We saw in the mrp module that it was possible to add some custom updaters to Recom and Forest Recom runs, but what happens if we forgot to add them when we ran the chain, or if we would like to collect new statistics? This is where the ben_replay function comes in. This function will take a BEN file and yield out an assignment dictionary compatible with the Partition class of gerrychain so that we can make use of the native tooling in gerrychain to collect more information. Of course, this operation is not free, and it will take some time to replay the chain, but it is generally better than re-running the chain from scratch.

Let us just do a simple population tally on our districts in the CO chain that we have been using up to this point. First, let’s load the gerrychain tools that we will need and set up our graph and updater function:

from gerrychain import Graph, Partition
from gerrychain.updaters import Tally

graph = Graph.from_json("CO_small.json")
def pop_tally(graph, new_assignment):
    partition = Partition(
        graph=graph,
        assignment=new_assignment,
        updaters={
            "population": Tally("TOTPOP20", alias="population"),
        }
    )
    return partition["population"]

Note: This technically would not work as an updater in a real gerrychain run since it does not expect a Partition as its input.
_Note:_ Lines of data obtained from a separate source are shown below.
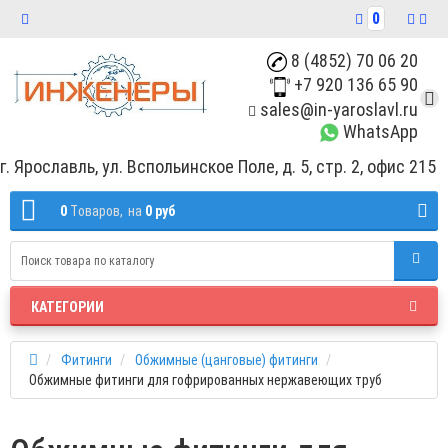
0
8 (4852) 70 06 20
+7 920 136 65 90
sales@in-yaroslavl.ru
WhatsApp
г. Ярославль, ул. Вспольинское Поле, д. 5, стр. 2, офис 215
0
Tоваров,
на
0 руб
КАТЕГОРИИ
Фитинги
Обжимные (цанговые) фитинги
Обжимные фитинги для гофрированных нержавеющих труб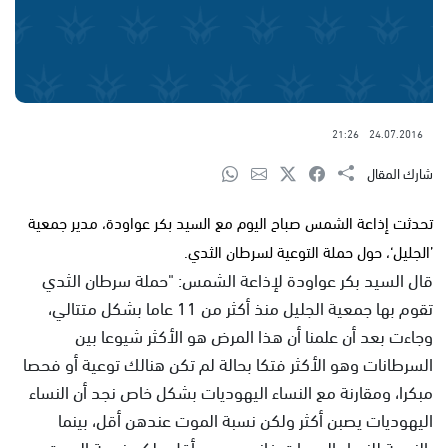
21:26
24.07.2016
شارك المقال
تحدثت إذاعة الشمس صباح اليوم مع السيد بكر عواودة، مدير جمعية
’الجليل‘، حول حملة التوعية لسرطان الثدي.
قال السيد بكر عواودة لإذاعة الشمس: "حملة سرطان الثدي
تقوم بها جمعية الجليل منذ أكثر من 11 عاما بشكل متتالي،
وجاءت بعد أن علمنا أن هذا المرض هو الأكثر شيوعا بين
السرطانات وهو الأكثر فتكا بحالة لم تكن هنالك توعية أو فحصا
مبكرا، ومقارنة مع النساء اليهوديات بشكل خاص نجد أن النساء
اليهوديات يصبن أكثر ولكن نسبة الموت عندهن أقل، بينما
بالنسبة للنساء العربيات فإنهن يصبن أقل ولكن نسبة الموت من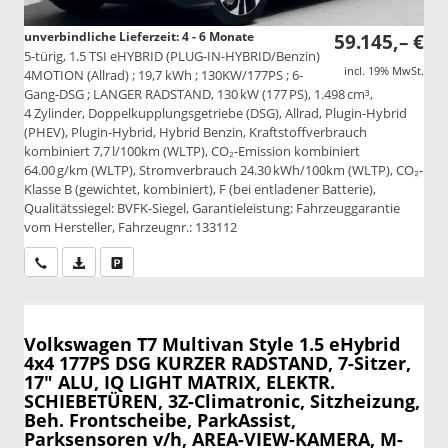
unverbindliche Lieferzeit: 4 - 6 Monate
59.145,– €
5-türig, 1.5 TSI eHYBRID (PLUG-IN-HYBRID/Benzin)
incl. 19% MwSt.
4MOTION (Allrad) ; 19,7 kWh ; 130KW/177PS ; 6-
Gang-DSG ; LANGER RADSTAND, 130 kW (177 PS), 1.498 cm³,
4 Zylinder, Doppelkupplungsgetriebe (DSG), Allrad, Plugin-Hybrid
(PHEV), Plugin-Hybrid, Hybrid Benzin, Kraftstoffverbrauch
kombiniert 7,7 l/100km (WLTP), CO₂-Emission kombiniert
64.00 g/km (WLTP), Stromverbrauch 24.30 kWh/100km (WLTP), CO₂-
Klasse B (gewichtet, kombiniert), F (bei entladener Batterie),
Qualitätssiegel: BVFK-Siegel, Garantieleistung: Fahrzeuggarantie
vom Hersteller, Fahrzeugnr.: 133112
Wir rufen Sie an
PDF-Datei, Fahrzeugexposé drucken
Drucken, parken oder vergleichen
Volkswagen T7 Multivan
Style 1.5 eHybrid
4x4 177PS DSG KURZER RADSTAND, 7-Sitzer,
17" ALU, IQ LIGHT MATRIX, ELEKTR.
SCHIEBETÜREN, 3Z-Climatronic, Sitzheizung,
Beh. Frontscheibe, ParkAssist,
Parksensoren v/h, AREA-VIEW-KAMERA, M-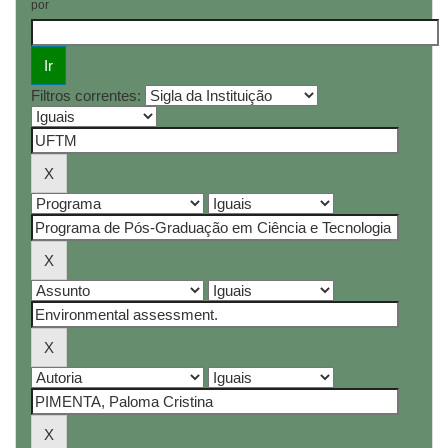
por
Filtros correntes: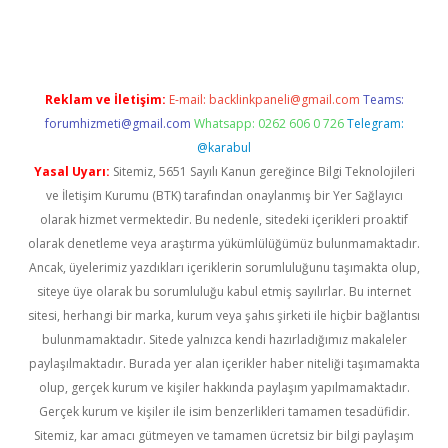
 giriş
vdcasino giriş
https://www.betexper.xyz/
Reklam ve İletişim:
E-mail:
backlinkpaneli@gmail.com
Teams:
forumhizmeti@gmail.com
Whatsapp: 0262 606 0 726
Telegram:
@karabul
Yasal Uyarı:
Sitemiz, 5651 Sayılı Kanun gereğince Bilgi Teknolojileri
ve İletişim Kurumu (BTK) tarafından onaylanmış bir Yer Sağlayıcı
olarak hizmet vermektedir. Bu nedenle, sitedeki içerikleri proaktif
olarak denetleme veya araştırma yükümlülüğümüz bulunmamaktadır.
Ancak, üyelerimiz yazdıkları içeriklerin sorumluluğunu taşımakta olup,
siteye üye olarak bu sorumluluğu kabul etmiş sayılırlar. Bu internet
sitesi, herhangi bir marka, kurum veya şahıs şirketi ile hiçbir bağlantısı
bulunmamaktadır. Sitede yalnızca kendi hazırladığımız makaleler
paylaşılmaktadır. Burada yer alan içerikler haber niteliği taşımamakta
olup, gerçek kurum ve kişiler hakkında paylaşım yapılmamaktadır.
Gerçek kurum ve kişiler ile isim benzerlikleri tamamen tesadüfidir.
Sitemiz, kar amacı gütmeyen ve tamamen ücretsiz bir bilgi paylaşım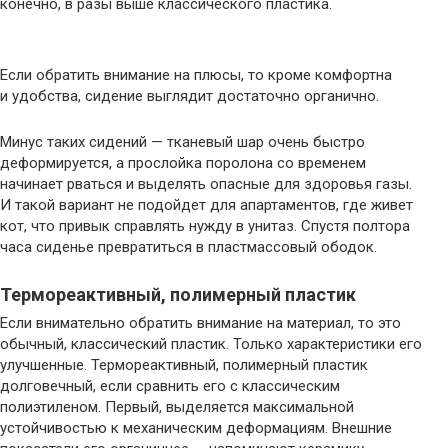
конечно, в разы выше классического пластика.
Если обратить внимание на плюсы, то кроме комфортна
и удобства, сидение выглядит достаточно органично.
Минус таких сидений — тканевый шар очень быстро
деформируется, а прослойка поролона со временем
начинает рваться и выделять опасные для здоровья газы.
И такой вариант не подойдет для апартаментов, где живет
кот, что привык справлять нужду в унитаз. Спустя полтора
часа сиденье превратиться в пластмассовый ободок.
Термореактивный, полимерный пластик
Если внимательно обратить внимание на материал, то это
обычный, классический пластик. Только характеристики его
улучшенные. Термореактивный, полимерный пластик
долговечный, если сравнить его с классическим
полиэтиленом. Первый, выделяется максимальной
устойчивостью к механическим деформациям. Внешние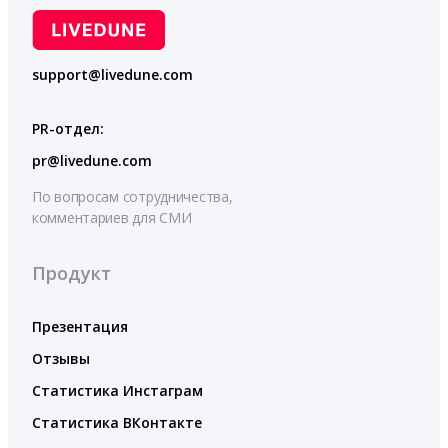
support@livedune.com
PR-отдел:
pr@livedune.com
По вопросам сотрудничества,
комментариев для СМИ
Продукт
Презентация
Отзывы
Статистика Инстаграм
Статистика ВКонтакте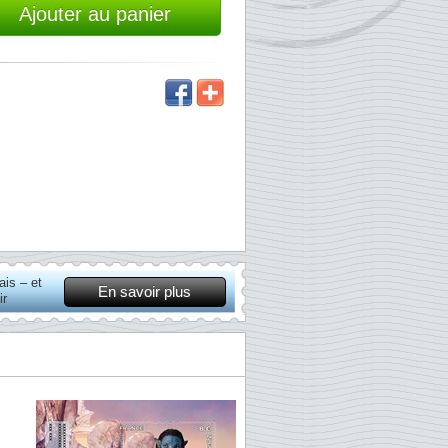
Ajouter au panier
is – et
En savoir plus
ir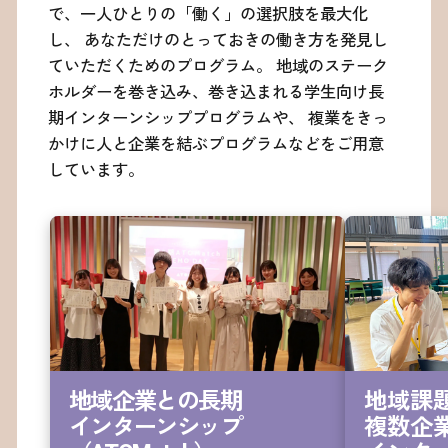
で、一人ひとりの「働く」の選択肢を最大化
し、
あなただけのとっておきの働き方を発見し
ていただくためのプログラム。
地域のステーク
ホルダーを巻き込み、巻き込まれる学生向け長
期インターンシッププログラムや、
複業をきっ
かけに人と企業を結ぶプログラムなどをご用意
しています。
地域企業との長期

地域課題
インターンシップ

複数企業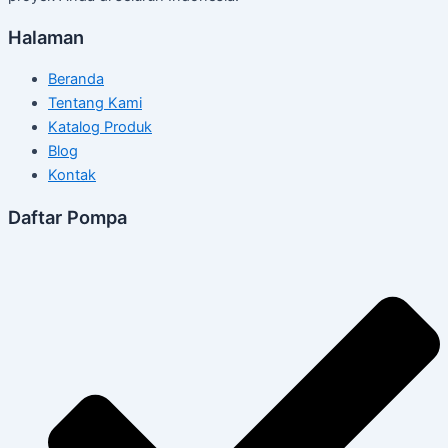
Halaman
Beranda
Tentang Kami
Katalog Produk
Blog
Kontak
Daftar Pompa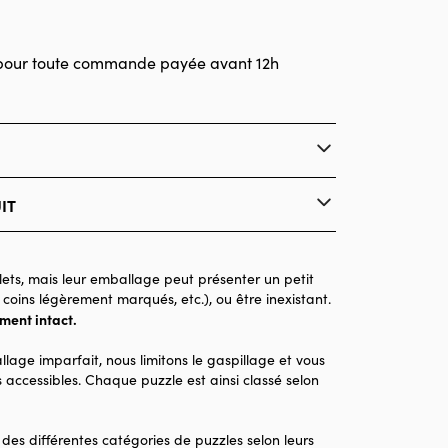
pour toute commande payée avant 12h
IT
Bluebird Puzzle
Puzzles - Déco et Objets
ets, mais leur emballage peut présenter un petit
 coins légèrement marqués, etc.), ou être inexistant.
Puzzle pour Adultes (500 à 48.000 pièces)
ement intact.
Made in France
llage imparfait, nous limitons le gaspillage et vous
1000 pièces
 accessibles. Chaque puzzle est ainsi classé selon
69 x 48 x 0
 des différentes catégories de puzzles selon leurs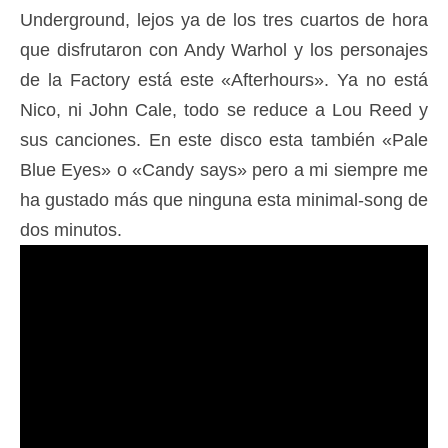
Underground, lejos ya de los tres cuartos de hora
que disfrutaron con Andy Warhol y los personajes
de la Factory está este «Afterhours». Ya no está
Nico, ni John Cale, todo se reduce a Lou Reed y
sus canciones. En este disco esta también «Pale
Blue Eyes» o «Candy says» pero a mi siempre me
ha gustado más que ninguna esta minimal-song de
dos minutos.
And now we can just iterate through the chain and print the results:

for i, assignment in enumerate(ben_replay("100k_CO_chain.jsonl.ben")):
    print(pop_tally(graph, assignment))
    if i > 9:
        break

This will print out the population of each district in the first 10 assignments which should look like this:

Running container ben_runner
Pulling Docker image mgggdev/replicate:v0.2
{8: 721664, 5: 721714, 4: 721794, 3: 721730, 2: 721720, 6: 721681, 1: 721714, 7: 721697}
{8: 721664, 5: 721714, 4: 721794, 3: 721730, 2: 721720, 6: 721681, 1: 721714, 7: 721697}
{1: 715120, 5: 721714, 4: 721794, 3: 721730, 2: 721720, 8: 728258, 6: 721681, 7: 721697}
{1: 715120, 5: 721714, 4: 721794, 3: 721730, 2: 721720, 8: 728258, 6: 721681, 7: 721697}
{1: 715120, 5: 721714, 8: 722299, 3: 721730, 2: 721720, 4: 727753, 6: 721681, 7: 721697}
{1: 715120, 5: 721714, 8: 722299, 3: 721730, 2: 721720, 4: 727753, 6: 721681, 7: 721697}
{1: 715120, 5: 721714, 8: 722299, 3: 721730, 2: 721720, 4: 727753, 6: 721681, 7: 721697}
{1: 715120, 5: 721714, 8: 722299, 2: 737959, 3: 705491, 4: 727753, 6: 721681, 7: 721697}
{1: 715120, 5: 721714, 8: 722299, 2: 737959, 3: 705491, 4: 727753, 6: 721681, 7: 721697}
{1: 715120, 5: 721714, 8: 722299, 2: 737959, 3: 705491, 4: 727753, 6: 721681, 7: 721697}
{1: 715120, 5: 721714, 8: 722299, 2: 737959, 3: 705491, 4: 727753, 6: 721681, 7: 721697}

As an additional note, this might take a little bit more time than expected to run since the replay function has to both open and close the docker container.